Gold’s Up… But Is Canada’s Economy Slowing Down?
Gold’s Glittering, Shopify’s Soaring… but the Economy’s Snoring?
Canada’s stock market hit another milestone this week as the TSX reached a new all-time high, thanks to strong earnings from key tech names, rising gold prices, and growing optimism that interest rate cuts may be coming soon.
Here’s what you need to know:
1. TSX Hits a New Record
The S&P/TSX Composite Index reached a record high of 30,490.04 on Friday, boosted in part by a major rally in Shopify, which saw its share price rise 15% on the week. This surge followed reports of stronger-than-expected growth in the company’s e-commerce and payments businesses, giving the tech sector a much-needed lift.

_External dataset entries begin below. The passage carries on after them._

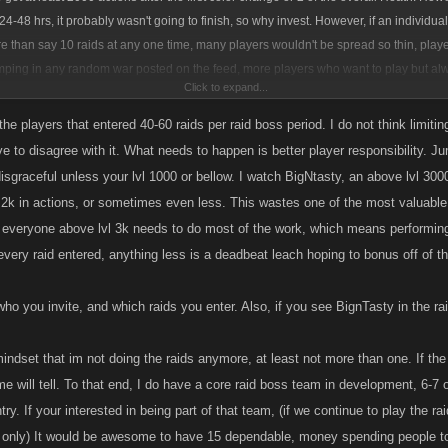
r 24-48 hrs, it probably wasn't going to finish, so why invest. However, if an individua
e than say 10 raids at any one time, many players wouldn't be spread so thin, play
umping in any random war posted on the feed, more players who want to play but al
Click to expand...
ave available slots in their level tier, and perhaps the overall success rate would inc
limit some players who do help a good number of wars, but there are a lot of leech
he players that entered 40-60 raids per raid boss period. I do not think limiti
l. Thoughts?
ve to disagree with it. What needs to happen is better player responsibility. J
nk it's fine for ~1300 lvl player in my opinion. As for incentive, perhaps more than 1 i
isgraceful unless your lvl 1000 or bellow. I watch BigNtasty, an above lvl 3000
er receiving 2 or 3 or 5 of the same common item it could be workshopped into the s
g 2k in actions, or sometimes even less. This wastes one of the most valuable
ing all 6 items in each tier an ultimate and apocalyptic item is awarded.
everyone above lvl 3k needs to do most of the work, which means performing
every raid entered, anything less is a deadbeat leach hoping to bonus off of t
ho you invite, and which raids you enter. Also, if you see BignTasty in the ra
 mindset that im not doing the raids anymore, at least not more than one. If th
me will tell. To that end, I do have a core raid boss team in development, 6-7
ry. If your interested in being part of that team, (if we continue to play the 
 only) It would be awesome to have 15 dependable, money spending people to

Gold prices also climbed, reflecting growing investor demand for safe-haven assets. This helped push up mining and materials stocks, another key driver of the TSX’s gains.
Together, tech and gold helped balance out some weakness in other sectors, giving Canadian markets a solid finish to the week.

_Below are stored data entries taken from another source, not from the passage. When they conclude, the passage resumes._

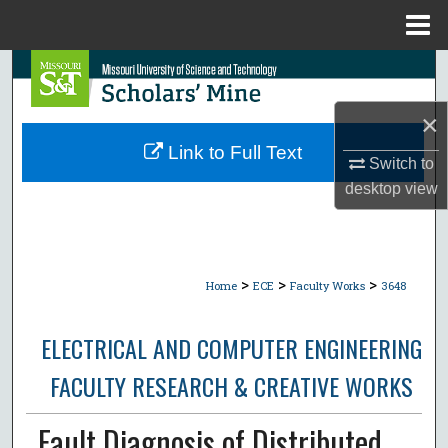
Menu
Home
Search
×
Browse Collections
Link to Full Text
Switch to
My Account
desktop
view
About
Digital Commons Network™
>
>
>
Home
ECE
Faculty Works
3648
ELECTRICAL AND COMPUTER ENGINEERING
FACULTY RESEARCH & CREATIVE WORKS
Fault Diagnosis of Distributed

2. Economic Data Signals a Slowdown
Beneath the market’s strong performance, economic data is flashing warning signs.
Canada’s services sector PMI (Purchasing Managers’ Index) fell to 46.3, the lowest level in three months. A PMI below 50 typically signals economic contraction, meaning businesses in the service industry (like travel, restaurants, and professional services), are seeing slower demand.
This adds to other signs that the Canadian economy may be cooling, even as stock prices rise.
3. Canadian Dollar Slides
The Canadian dollar (CAD) also dipped last week, hitting $0.716 USD at one point… a reflection of weaker domestic data and investor caution.

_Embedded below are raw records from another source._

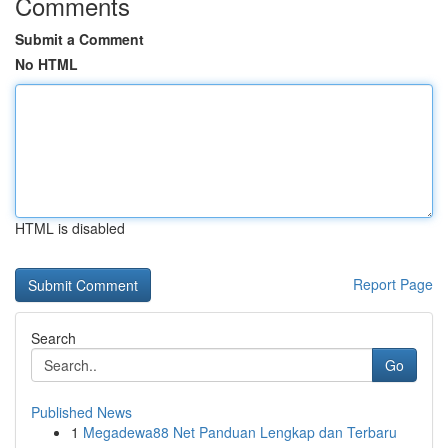
Comments
Submit a Comment
No HTML
HTML is disabled
Report Page
Search
Go
Published News
1
Megadewa88 Net Panduan Lengkap dan Terbaru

It managed a slight recovery by the end of the week, supported by a rebound in oil prices, which tend to support the loonie.
✅ In short:
Markets are still holding up, thanks to rate cut expectations and optimism in sectors like tech and mining.
But the fundamentals are sending a different message:
Business activity is weakening
The labour market is softening
The CAD is losing ground
Right now, investors are betting that central banks will step in beforethe slowdown gets worse.
The most important event coming up is Friday’s unemployment report.
This will reveal how Canada’s job market is holding up and could be a deciding factor for the Bank of Canada’s next interest rate decision.
If job losses continue or unemployment ticks up again, expect rate cut expectations to grow… and possibly more volatility in the market.